The Commercial Court reverses six arbitration awards and holds that no binding contracts were formed between the parties in the absence of contracts prepared and signed in accordance with terms agreed during negotiations.
The recent decision of Mr Justice David Steel of the English Commercial Court in Pacific Inter-Link SDN BHD v EFKO Food Ingredients Ltd (2011) serves as a forceful reminder that trading parties need to ensure that agreements are properly concluded, otherwise there is a risk that no binding contract will come into existence.
The claimant, Pacific Inter-Link (PIL) was a Malaysian company trading in palm oil. The defendant, EFKO Food Ingredients (EFKO), was a Russian-based company engaged in the sale and purchase of oils and fats. PIL appealed six FOSFA arbitration awards in the English Commercial Court on the grounds that, inter alia, FOSFA had no jurisdiction to determine the disputes.
The underlying arbitrations concerned six contracts for the sale by PIL to EFKO of 1500 m.t. of palm oil per month between January and June 2008.
EFKO asserted that the contracts had been concluded orally on, 7 September 2007, between their broker and the Chief Commodity Trader at PIL, and that the contracts incorporated FOSFA arbitration clauses, either orally or via an exchange of emails on 11 September 2007.
PIL denied that any binding contracts (or indeed arbitration agreements) existed, contending that any agreement was subject to the preparation and signature of a written contract on PIL's standard terms.
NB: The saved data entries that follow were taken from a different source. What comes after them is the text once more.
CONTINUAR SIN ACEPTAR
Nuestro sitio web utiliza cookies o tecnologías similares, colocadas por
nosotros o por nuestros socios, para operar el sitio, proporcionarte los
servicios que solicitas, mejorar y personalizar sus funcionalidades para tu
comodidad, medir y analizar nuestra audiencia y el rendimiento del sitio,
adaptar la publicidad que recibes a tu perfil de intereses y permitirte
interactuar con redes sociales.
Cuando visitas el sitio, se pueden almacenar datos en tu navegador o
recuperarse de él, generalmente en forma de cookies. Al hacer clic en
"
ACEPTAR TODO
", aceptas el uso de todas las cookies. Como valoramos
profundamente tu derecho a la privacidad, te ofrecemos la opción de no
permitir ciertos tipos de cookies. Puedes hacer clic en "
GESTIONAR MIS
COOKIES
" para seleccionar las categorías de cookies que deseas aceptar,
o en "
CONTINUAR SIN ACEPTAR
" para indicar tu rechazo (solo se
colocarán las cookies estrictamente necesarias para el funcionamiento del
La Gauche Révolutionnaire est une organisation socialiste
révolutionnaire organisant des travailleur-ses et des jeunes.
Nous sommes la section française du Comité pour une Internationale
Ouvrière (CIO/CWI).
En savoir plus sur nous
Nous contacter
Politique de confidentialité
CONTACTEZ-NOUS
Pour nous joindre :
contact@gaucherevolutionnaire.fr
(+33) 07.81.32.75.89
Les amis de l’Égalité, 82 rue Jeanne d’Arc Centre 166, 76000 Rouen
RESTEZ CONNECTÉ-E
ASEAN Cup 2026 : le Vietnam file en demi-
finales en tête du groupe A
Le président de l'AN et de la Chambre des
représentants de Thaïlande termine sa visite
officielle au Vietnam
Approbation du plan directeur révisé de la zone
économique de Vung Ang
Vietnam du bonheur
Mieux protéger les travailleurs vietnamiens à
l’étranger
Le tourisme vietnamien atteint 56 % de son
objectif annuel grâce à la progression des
PIL had therefore sought to cancel the contracts on the grounds that they were not signed. EFKO alleged that this purported cancellation was a repudiatory breach of contract. EFKO commenced six separate arbitrations, one in respect of each contract, each of which resulted in appeal awards in favour of EFKO, the Boards of Appeal having found that binding contracts with arbitration clauses were concluded.
PIL challenged these awards before the Commercial Court, their
principal argument under section 67 Arbitration Act 1996 being that
no contracts had been concluded with EFKO, so FOSFA did not have
jurisdiction to determine the disputes.
The Court reversed the awards, finding that when PIL sent the contracts via the broker to EFKO, a term on which they were sent was that they had to be signed and returned. As this did not happen, the contracts had not become binding, ie, they were subject to contract. PIL was therefore entitled to cancel the transactions as they had no legal effect. Other arguments were also raised under sections 68 and 69 of the Arbitration Act but because the Court found that no contracts had been concluded, these arguments fell away. This decision has caused some controversy in the market, given that six Boards of Appeal had found in favour of EFKO, and given that all of these decisions have been effectively overturned by the Court exercising its powers under section 67 Arbitration Act 1996.
Ultimately this case turned on its own facts, but the Court's decision clearly emphasises the importance of contracting parties and their brokers paying attention to detail and ensuring that paperwork is properly dealt with, particularly when trading in a volatile market.